I was also quite surprised in learning that the ROI-related block looks useless (it looks like it's just mirroring a check that made sense for the illumination-correction task only).

I now realize that it's a bit more subtle: we were using all this FOV-related logic to extract the image size (and that's why we need to verify that all images have the same size - otherwise it's meaningless). This image size is then used as a chunksize

    # old code
    chunk_size_y, chunk_size_x = img_size[:]
    chunksize = (1, 1, chunk_size_y, chunk_size_x)
    ...
    build_pyramid(
        zarrurl=zarrurl_new,
        overwrite=overwrite,
        num_levels=num_levels,
        coarsening_xy=coarsening_xy,
        chunksize=chunksize,
    )

The idea was to always enforce the assumption that each zarr chunk has the same size as a single image, which could be needed if we ever switch to parallel processing of multiple ROIs in other tasks (e.g. illumination correction).

I'm still in favor of simplifying the MIP task as in the current PR, with one minor addition and a scope comment:

  1. If the chunk=FOV assumption is true for the 3D array, we can make it true for the 2D by just re-using the same YX chunk size. And in fact I think this is a better choice than the current one in the PR, where we are letting dask some freedom on chunksizes (I'm confident there is a deterministic choice under the hood, and possibly it's exactly the one we would enforce, but it's currently not transparent when one reads the task code).
  2. I think that checking/modifying chunksize of an existing zarr is out of scope for import-ome-zarr. If we want to enforce strict rules on chunksizes, those should be explicitly verified at the beginning of each task.
jluethi commented 10 months ago

If the chunk=FOV assumption is true for the 3D array, we can make it true for the 2D by just re-using the same YX chunk size. And in fact I think this is a better choice than the current one in the PR, where we are letting dask some freedom on chunksizes (I'm confident there is a deterministic choice under the hood, and possibly it's exactly the one we would enforce, but it's currently not transparent when one reads the task code).
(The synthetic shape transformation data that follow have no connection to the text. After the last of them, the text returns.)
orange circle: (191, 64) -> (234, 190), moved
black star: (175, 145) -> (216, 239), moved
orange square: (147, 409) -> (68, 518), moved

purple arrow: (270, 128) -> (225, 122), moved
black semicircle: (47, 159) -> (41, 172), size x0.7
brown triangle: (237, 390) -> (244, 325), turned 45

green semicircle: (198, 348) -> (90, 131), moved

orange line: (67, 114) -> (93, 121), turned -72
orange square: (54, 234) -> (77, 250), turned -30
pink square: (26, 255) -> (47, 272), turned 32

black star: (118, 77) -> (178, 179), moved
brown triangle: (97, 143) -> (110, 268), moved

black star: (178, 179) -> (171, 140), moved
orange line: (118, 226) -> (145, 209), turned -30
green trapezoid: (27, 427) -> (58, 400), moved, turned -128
Sounds good to me. We currently don't expose chunking to the user. I think staying with the same chunking as the input data is very reasonable. Aren't we already achieving this with the chunksize=accumulated_array.chunksize call? If not, I'd be in favor of specifying this. Once Zarr v3 & sharding come into play, we'll want to explore chunking and its trade-offs more :)
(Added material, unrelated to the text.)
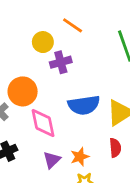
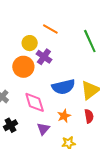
purple cross: (61, 62) -> (44, 57), turned -35
orange circle: (23, 91) -> (23, 67), moved
orange star: (80, 157) -> (64, 116), moved

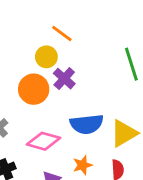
orange line: (50, 29) -> (62, 34), moved
pink diamond: (35, 102) -> (43, 141), turned -65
I think that checking/modifying chunksize of an existing zarr is out of scope for import-ome-zarr. If we want to enforce strict rules on chunksizes, those should be explicitly verified at the beginning of each task.
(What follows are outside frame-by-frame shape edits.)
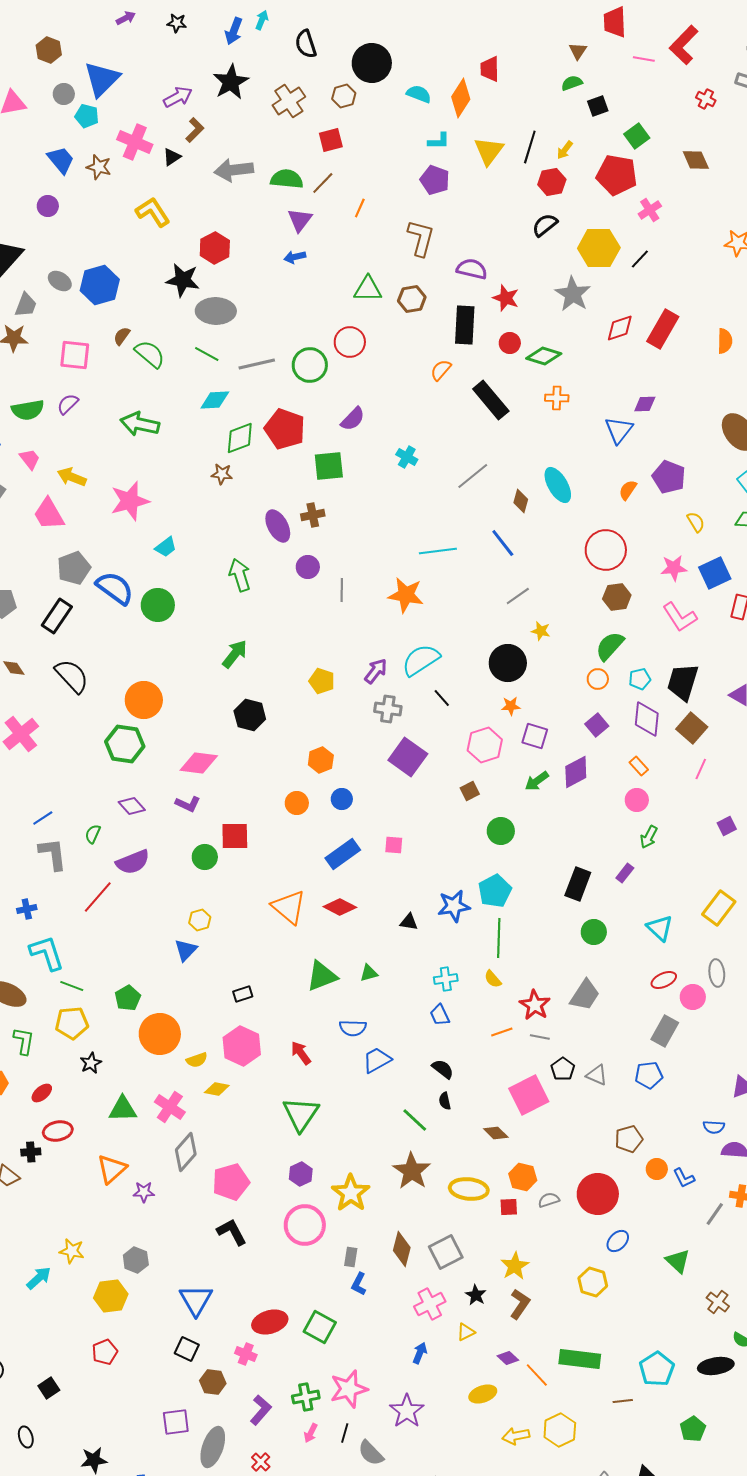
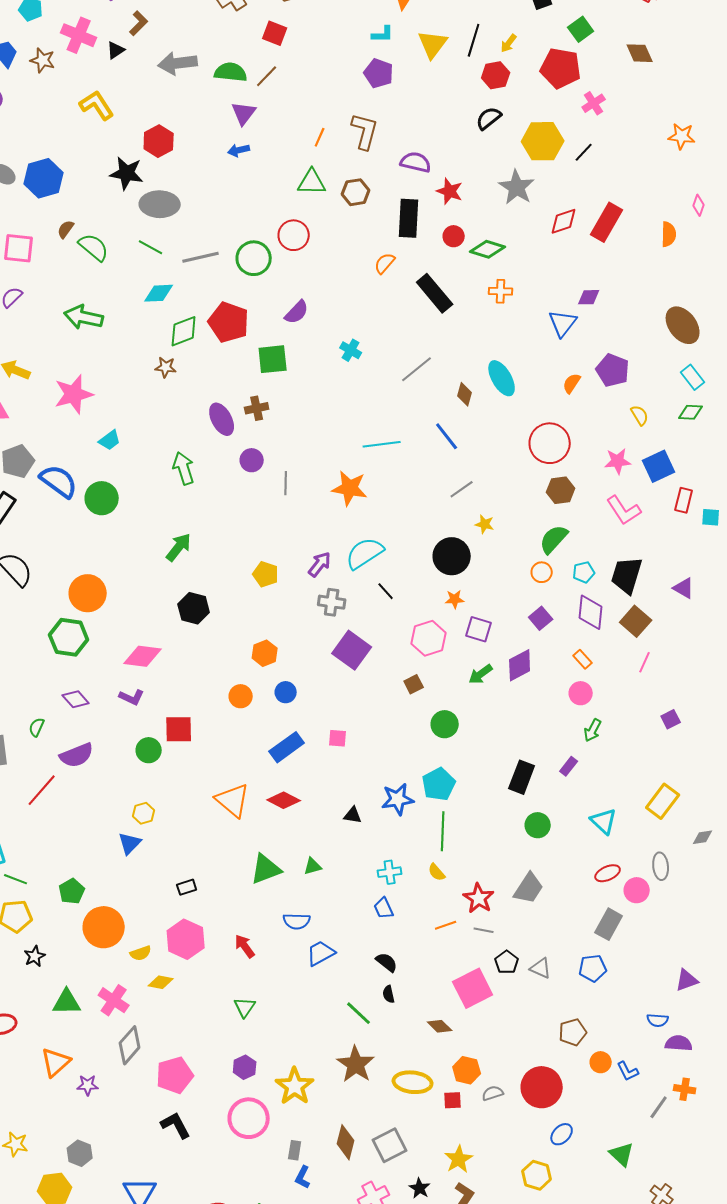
red square: (331, 140) -> (275, 33), turned 35
orange line: (360, 208) -> (320, 137), moved
green triangle: (301, 1114) -> (245, 1007), size x0.6

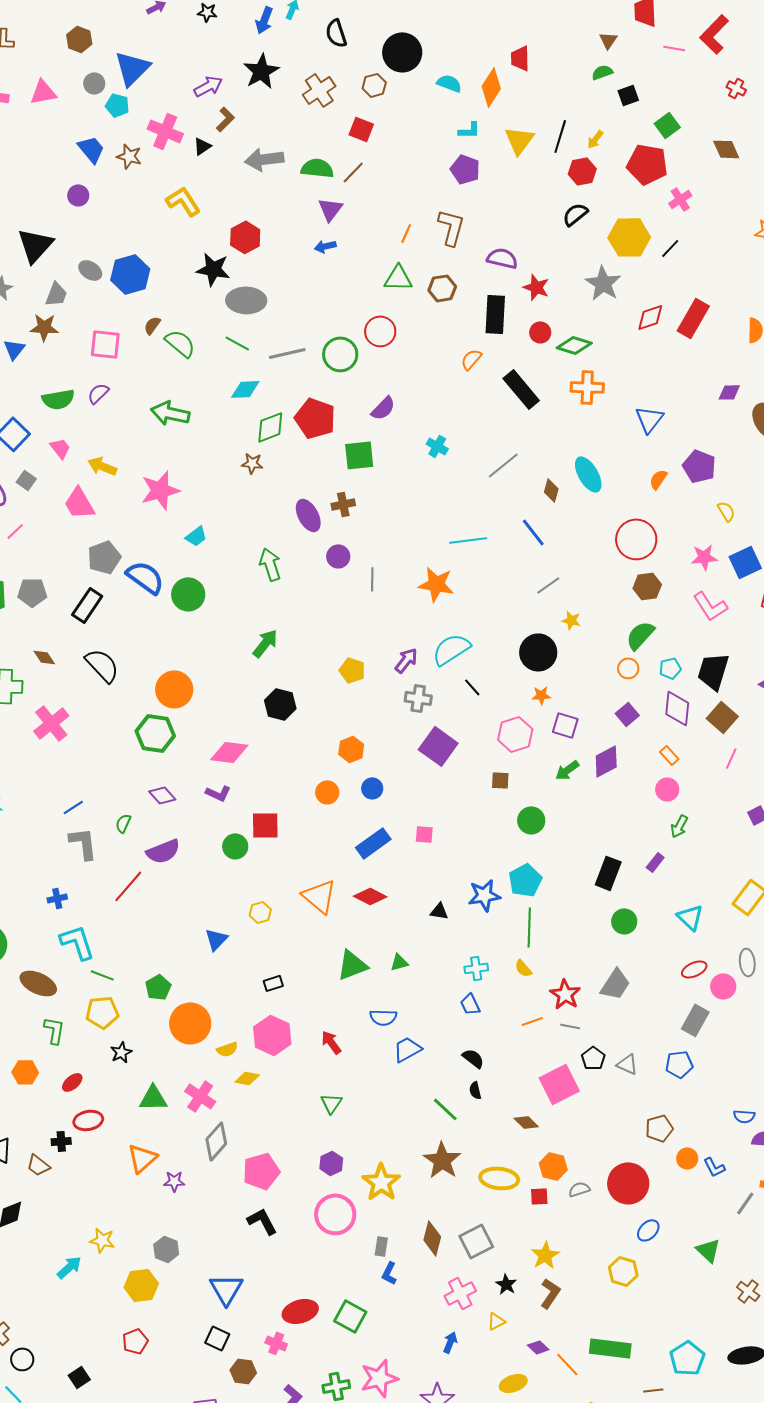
orange cross: (501, 291) -> (587, 387), size x1.4
purple diamond: (589, 297) -> (729, 392), moved
brown square: (414, 684) -> (500, 780), turned 30
yellow hexagon: (144, 813) -> (260, 912), moved

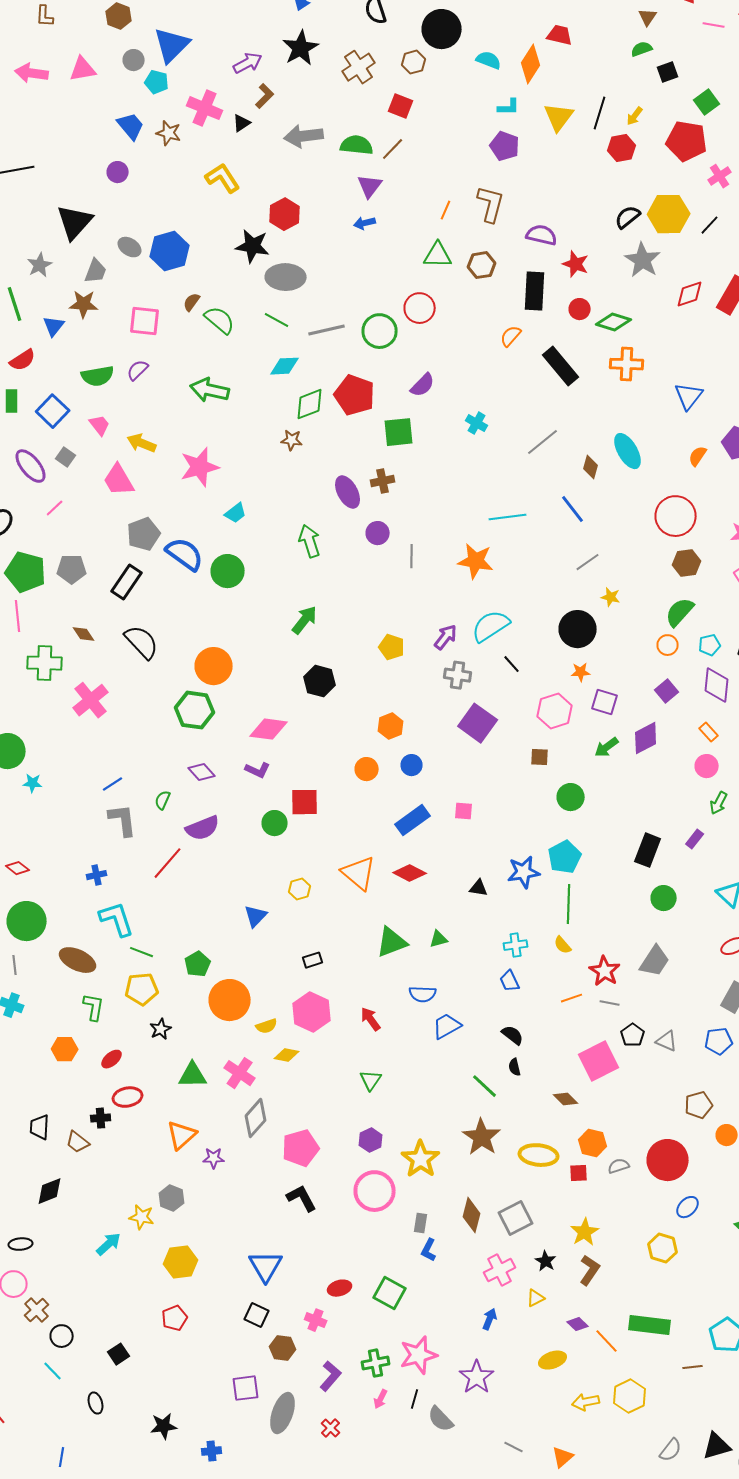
red trapezoid: (520, 58) -> (560, 35), turned 104
black semicircle: (575, 214) -> (628, 217), moved
gray hexagon: (166, 1249) -> (172, 1198), moved
red ellipse: (300, 1311) -> (340, 1288), size x0.7

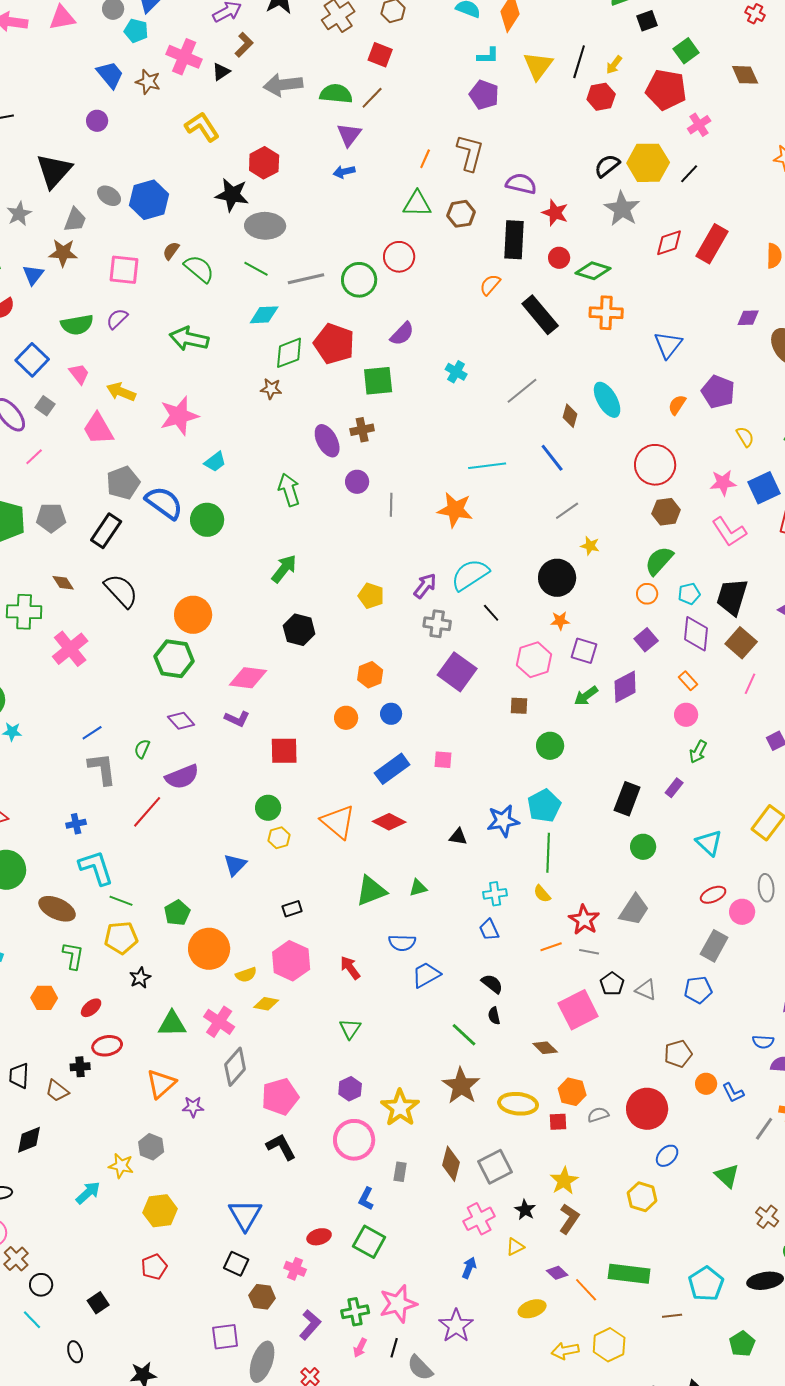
green circle: (275, 823) -> (268, 808), moved
blue L-shape: (429, 1250) -> (366, 1199), moved

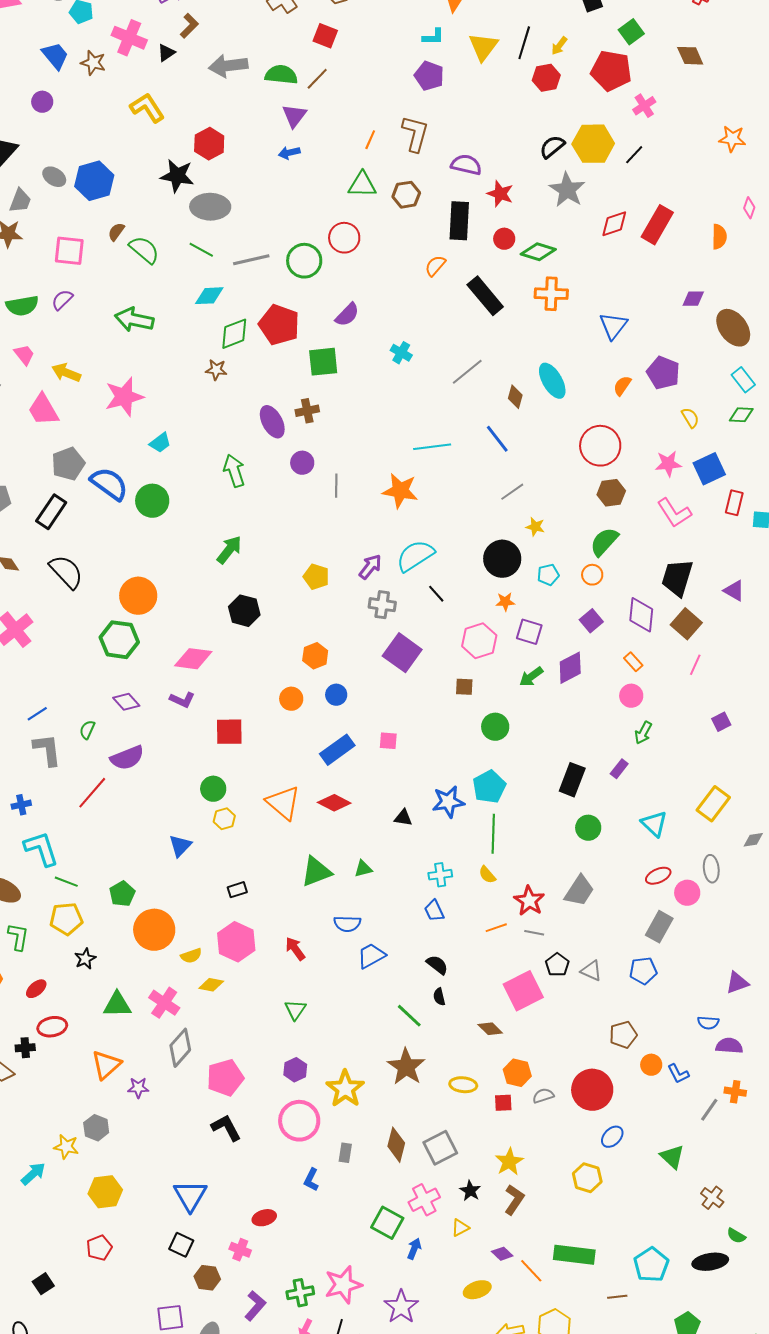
cyan pentagon: (689, 594) -> (548, 575), moved
yellow ellipse: (518, 1104) -> (463, 1085), size x0.7
green square: (369, 1242) -> (387, 1223), moved

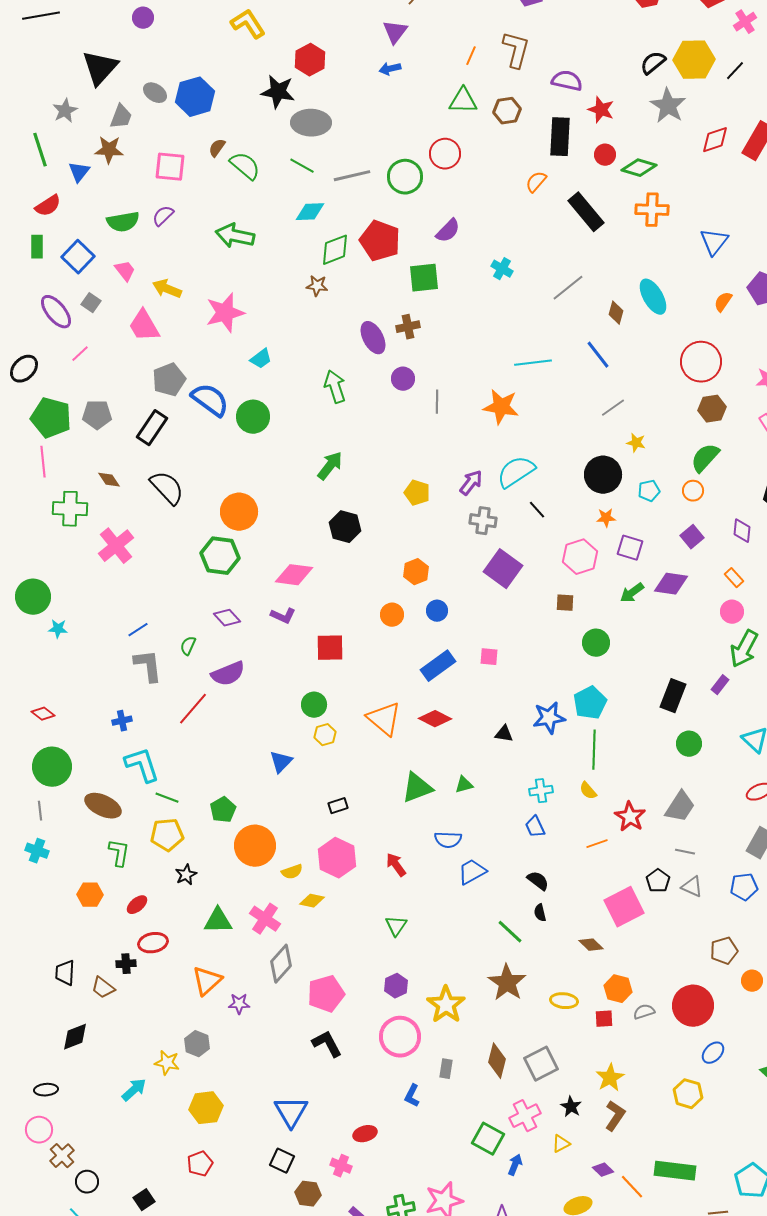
purple diamond: (641, 615) -> (742, 531), size x0.7
purple diamond: (570, 668) -> (671, 584), turned 36
green arrow: (643, 733) -> (744, 649), size x1.6
gray line: (534, 933) -> (685, 852), moved

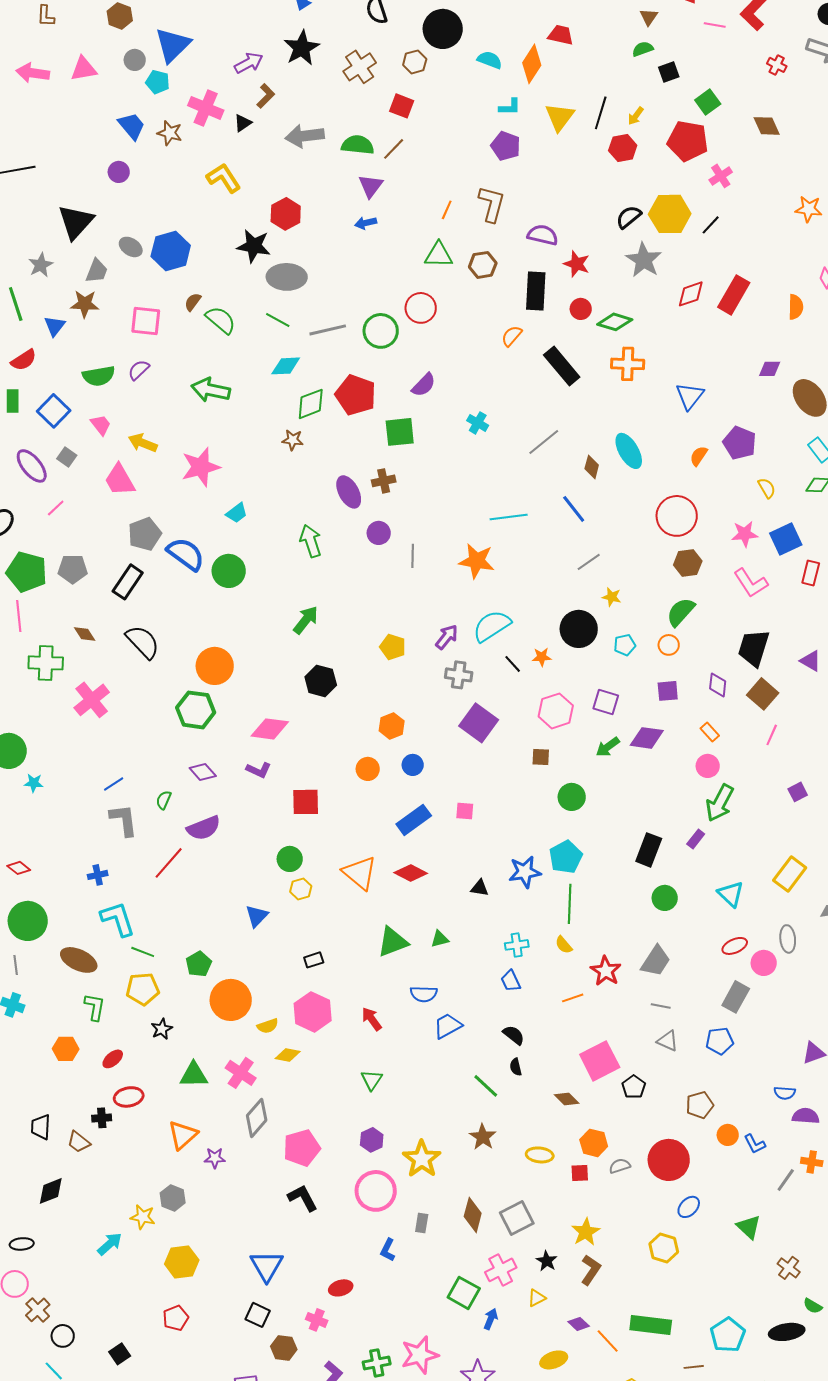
orange star: (606, 518) -> (542, 657), moved
purple square: (692, 537) -> (668, 691), turned 35
black pentagon: (658, 881) -> (634, 1087), moved
brown star: (507, 983) -> (483, 1137), size x0.7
Agreed. Our tasks should work independent of the chunking approach (especially in light of Zarr v3 & sharding). If there are optimal ways of using them, we should test the performance trade-offs and potentially have warnings if there are issues. But I'd want our tasks to still run even if chunking is suboptimal

tcompa commented 10 months ago

Aren't we already achieving this with the chunksize=accumulated_array.chunksize call? If not, I'd be in favor of specifying this.

It depends on whether operations in

    mip_yx = da.stack([da.max(data_czyx[ind_ch], axis=0)], axis=0)
    accumulate_chl.append(mip_yx)
    accumulated_array = da.stack(accumulate_chl, axis=0)

are all chunksize-preserving.

I guess so (and a quick single-channel test had already showed that accumulated_array satisfies the chunk=FOV assumption for the YX axes), but having lines like

    chunksize_y = data_czyx.chunksize[-2]
    chunksize_x = data_czyx.chunksize[-1]
    ...
    chunksize=(1, 1, chunksize_y, chunksize_x)

makes it quite more transparent, without adding too much clutter.

Another benefit of the new version: with the chunksize=accumulated_array.chunksize choice, I cannot easily guess what chunksize will be chosen along the C channel - which is the outcome of a da.stack operation.